As of June 2013, the biggest super computer was at National University of Defense Technology in China, and it had 3,120,000 CPU cores. Let's eyeball this in AWS using Amazon's cost calculator. I put together a coupe of different HPC configurations.

Amazon's g2.2xlarge instances have 8 cores and 15 gigabytes of RAM each. To get to the 3,120,000 cores one would need 390000 instances, which would cost $185,562,000.00 for a month, not including business support.

If you use No-Upfront Reserved for 1 year, the cost becomes $134,947,800.00 per month for a year. Three Year All-Upfront Reserved costs $2,889,900,000.00 up front and $100 a month.

Now, here is an important factor. On premises you have to build out the maximum capacity you will ever use, but in the cloud you can dynamically scale up and down as required by your workload. Whereas supercomputing was the domain of governments and wealthy corporations, it is now within reach of anyone building out in AWS.

Let's try this with c4.8xlarge. On-demand this costs $119,901,600.00 a month. Three Year All-Upfront is $1,609,335,000.00 .
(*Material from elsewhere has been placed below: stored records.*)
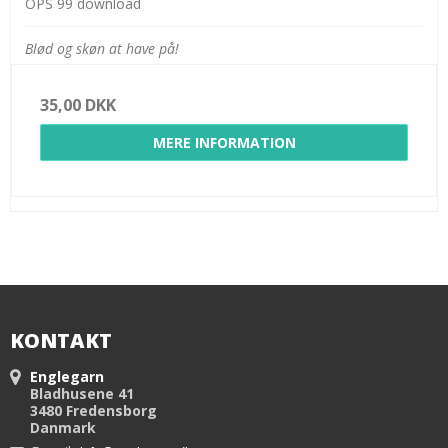
OPS 99 download
Blød og skøn at have på!
35,00 DKK
MERE INFORMATION
KONTAKT
Englegarn
Bladhusene 41
3480 Fredensborg
Danmark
Of course, we don't even know if such a thing is even possible on AWS -- to quickly spin up a few hundred thousand servers. How long would that take ? This would probably require a conversation with AWS sales, and probably a volume discount. But either way, something tells me that for such large specialized computational workloads it would be naive to assume that building a supercomputer in the cloud would be cheaper.

This is why renting supercomputing time is still more efficient than both owning one or trying to spin one up in the cloud.